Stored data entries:
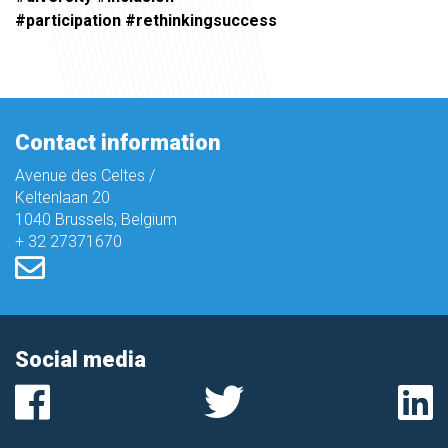
#participation #rethinkingsuccess
Contact information
Avenue des Celtes /
Keltenlaan 20
1040 Brussels, Belgium
+ 32 27371670
Social media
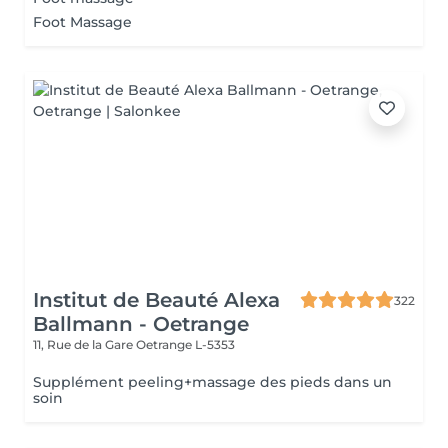
Foot Massage
Institut de Beauté Alexa
322
Ballmann - Oetrange
11, Rue de la Gare
Oetrange L-5353
Supplément peeling+massage des pieds dans un
soin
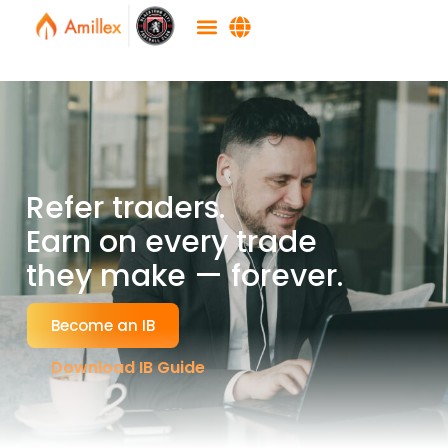
Refer traders.
Earn on every trade
they make — forever.
Become an IB
Download IB Guide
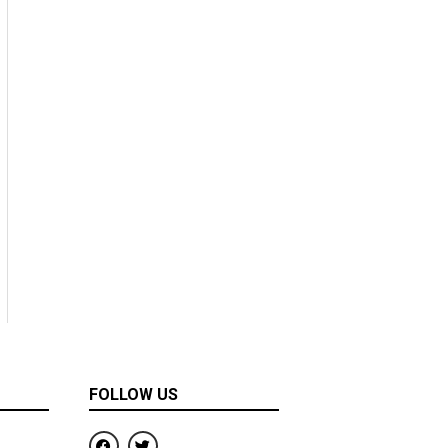
FOLLOW US
F
T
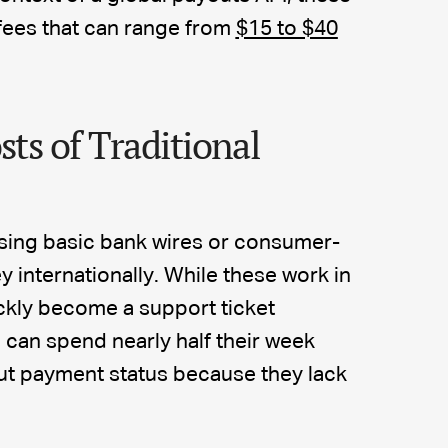
 fees that can range from
$15 to $40
sts of Traditional
sing basic bank wires or consumer-
internationally. While these work in
ickly become a support ticket
can spend nearly half their week
t payment status because they lack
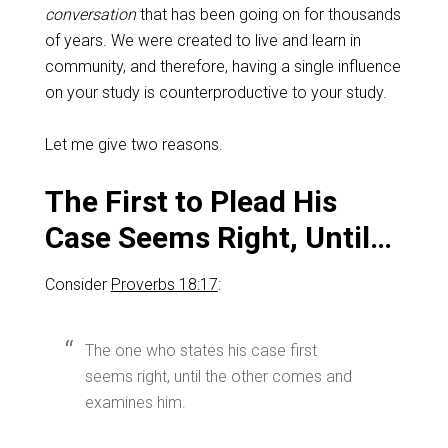
conversation
that has been going on for thousands
of years. We were created to live and learn in
community, and therefore, having a single influence
on your study is counterproductive to your study.
Let me give two reasons.
The First to Plead His
Case Seems Right, Until…
Consider
Proverbs 18:17
:
The one who states his case first
seems right, until the other comes and
examines him.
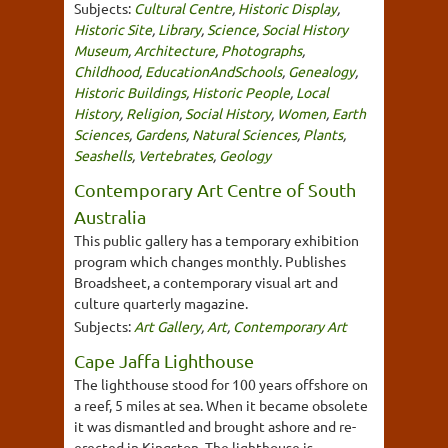
Subjects:
Cultural Centre
,
Historic Display
,
Historic Site
,
Library
,
Science
,
Social History
Museum
,
Architecture
,
Photographs
,
Childhood
,
EducationAndSchools
,
Genealogy
,
Historic Buildings
,
Historic People
,
Local
History
,
Religion
,
Social History
,
Women
,
Earth
Sciences
,
Gardens
,
Natural Sciences
,
Plants
,
Seashells
,
Vertebrates
,
Geology
Contemporary Art Centre of South
Australia
This public gallery has a temporary exhibition
program which changes monthly. Publishes
Broadsheet, a contemporary visual art and
culture quarterly magazine.
Subjects:
Art Gallery
,
Art
,
Contemporary Art
Cape Jaffa Lighthouse
The lighthouse stood for 100 years offshore on
a reef, 5 miles at sea. When it became obsolete
it was dismantled and brought ashore and re-
erected in Kingston. The lighthouse is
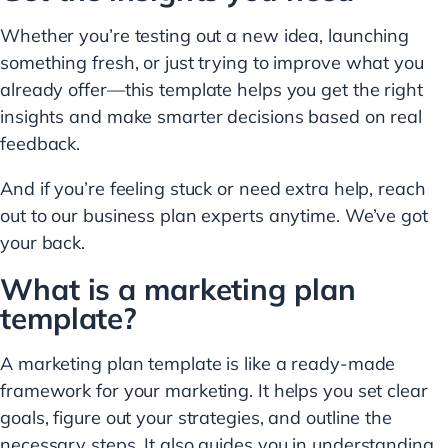
Whether you’re testing out a new idea, launching
something fresh, or just trying to improve what you
already offer—this template helps you get the right
insights and make smarter decisions based on real
feedback.
And if you’re feeling stuck or need extra help, reach
out to our business plan experts anytime. We’ve got
your back.
What is a marketing plan
template?
A marketing plan template is like a ready-made
framework for your marketing. It helps you set clear
goals, figure out your strategies, and outline the
necessary steps. It also guides you in understanding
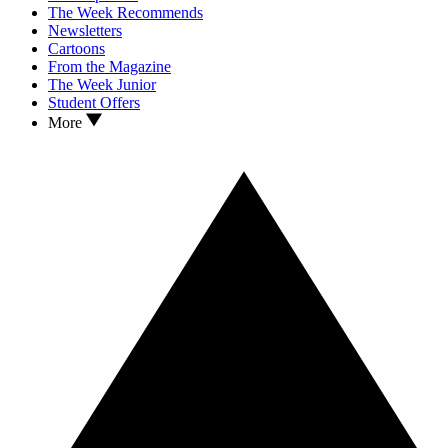
The Week Recommends
Newsletters
Cartoons
From the Magazine
The Week Junior
Student Offers
More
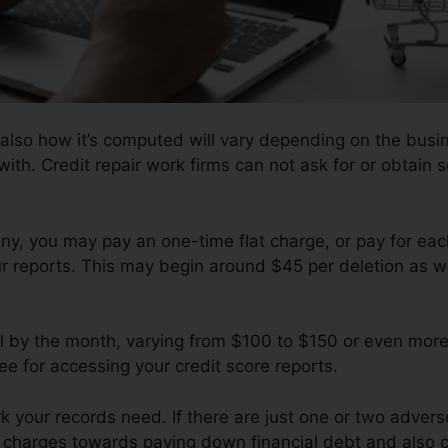
 also how it’s computed will vary depending on the busi
ith. Credit repair work firms can not ask for or obtain s
, you may pay an one-time flat charge, or pay for eac
ur reports. This may begin around $45 per deletion as w
l by the month, varying from $100 to $150 or even more
e for accessing your credit score reports.
your records need. If there are just one or two adverse 
f charges towards paying down financial debt and also c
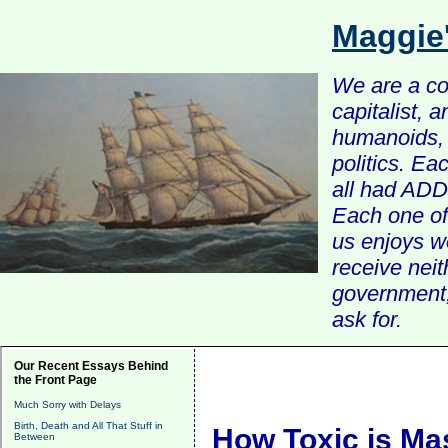
Maggie
We are a com
capitalist, 
humanoids, 
politics. Ea
all had ADD 
Each one of 
us enjoys w
receive nei
government, 
ask for.
Our Recent Essays Behind
the Front Page
Much Sorry with Delays
Birth, Death and All That Stuff in
How Toxic is Ma
Between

▶ _Required action_: Using the records, work out how many lines include "marketing", and reply with that number alone.

▶ _Written answer_: 3